I wanted to hold her living flesh

and feel her soft breath and her heartbeat.

(I nurtured her in my body;

I would have fed her from my breasts.)

I would have cared for her

and watched her first steps

and listened for her voice.

No other child that may come to me

will ever be what she would have been.

Nothing, nobody, will ever replace her.

Whatever healing I may find,

this loss will always be a part of me.

(Bless my womb, which has the power

to create life and death.)

Bless my arms

that would have embraced her.

Bless my hands that would have lifted her.

Bless my heart that grieves.

'This is extraordinarily powerful poetry, the writer a Cranmer for our times, creating a new 20th century missal'

This is extraordinarily powerful poetry, the writer a Cranmer for our times, creating a new 20th century missal - would that the Church of England had employed someone with her strength of vision when drawing up its dismal Alternative Prayer Book.

Prayer for one assisting someone to die

I believe that for society to permit euthanasia is too big a risk, but the book's prayer for assisting someone to die almost convinces me otherwise.

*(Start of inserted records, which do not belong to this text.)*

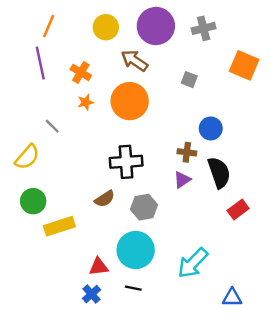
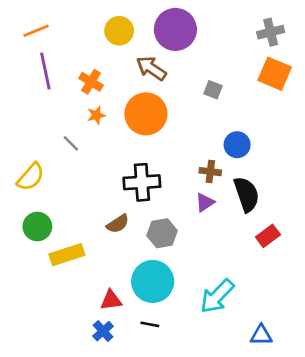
orange line: (49, 26) -> (36, 31), moved, turned 45
gray cross: (204, 28) -> (271, 32), moved
gray line: (52, 126) -> (71, 143), moved

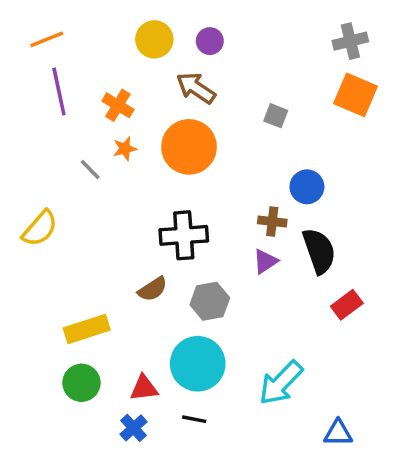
purple circle: (175, 29) -> (210, 41), moved, size x0.5
gray line: (71, 143) -> (90, 169), moved
green circle: (37, 226) -> (81, 383), moved

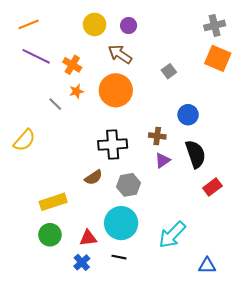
purple line: (59, 91) -> (36, 56), turned -52
gray square: (276, 116) -> (169, 71), turned 32
brown cross: (272, 221) -> (157, 136), moved

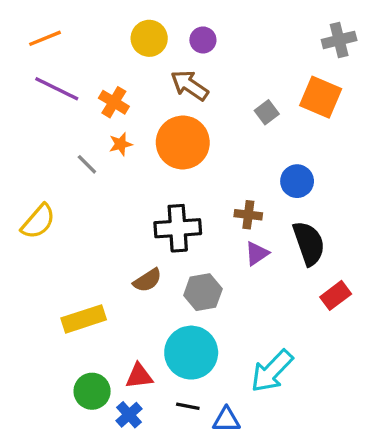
orange square: (218, 58) -> (321, 97), moved
green circle: (50, 235) -> (92, 391), moved
blue triangle: (207, 266) -> (226, 420), moved

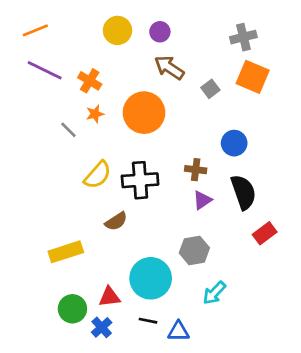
gray cross: (339, 40) -> (243, 37), moved
brown arrow: (189, 85) -> (169, 68), moved
yellow semicircle: (38, 221) -> (98, 175), moved
gray hexagon: (203, 292) -> (194, 250), moved
cyan arrow: (272, 371) -> (214, 293), size x0.7

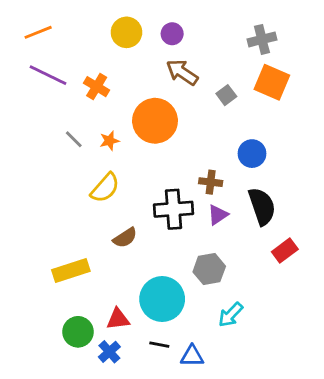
orange star: (95, 114) -> (109, 141), moved
black cross: (140, 180) -> (174, 209), moved

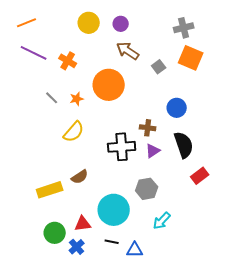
brown semicircle: (125, 238) -> (80, 177), moved

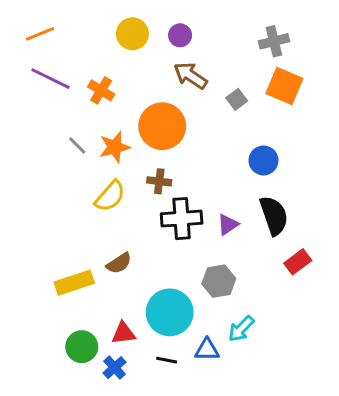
orange star: (77, 99) -> (115, 147), size x1.5
brown cross: (148, 128) -> (159, 181), moved
blue triangle: (135, 250) -> (207, 350), moved

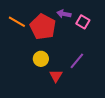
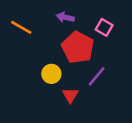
purple arrow: (64, 14) -> (65, 17), moved
red pentagon: (43, 27) -> (78, 47), moved

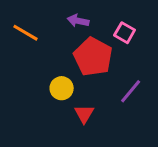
purple line: (97, 76) -> (131, 91), moved

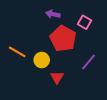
orange line: (26, 33) -> (17, 52), moved

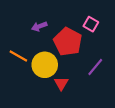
purple arrow: (53, 14) -> (39, 26), moved, turned -32
yellow circle: (42, 60) -> (45, 65), size x1.5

It begins:

Goddess of death,

I stand here as your priest/ess

knowing that life must be winnowed

to thrive.

This is a holy act I perform:

to open a gateway

for a willing one

to come to you.

This is an act of healing,

a release from suffering,

an end to pain.

Here is one whose arms are open

to embrace you ...

'Always keep your bags packed!'

As in the Bible, there are many stories or parables in this manual, to remind one of elemental truths. I appreciated, for instance, Minerva Earthschild's account of her friend Craig's death from a stroke:

"The most profound teaching," she writes, "from the experience of sudden death, for the survivors, for each one of us, is that it gives us no time for finishing business, for saying goodbyes.

"After hearing of Craig's death, one friend of mine attached a note to my front door. It read simply, 'Always keep your bags packed!' I kept this note taped to my kitchen cabinet for weeks ... When we carry with us the awareness that death may come in this way, we become present fully in the moment. The knowledge that a sudden death may await each one of us challenges us to live life so fully and with such awareness that we are always prepared for death to come."

Invoking the names of the dead

The authors are surely right too to stress the importance of remembering the dead within the community. M. Macha NightMare writes how she goes through local obituary columns extracting the names and stories of those who have died. She intersperses these with the names of 'ordinary folk' who have asked to be included (in response to her newsletters and posters and flyers, people leave names that they would like included on her answering machine - some even leave the names of their pets). Then, in an annual Samhain circle, as she describes it:

'She goes through local obituary columns extracting the names and stories of those who have died'

"I take a deep breath and walk into the centre. I begin with more general words of honour and invocation, talking about why and how very much we want these souls present. Then I begin to call the names - not too fast, and as carefully and accurately as I can ... People often wail or cry quietly ... they have even told me that the moment I called their beloved dead was the single most moving part of the ritual for them ... This feedback convinces me that the work I have done in evolving this rite for communal grieving is valuable."

Libraries should definitely make this book available to their communities, so that readers can pick and choose from the bits within it that inspire them. It should also be required reading for priests and ministers in their training colleges, so as to soften the masculinity of their theology.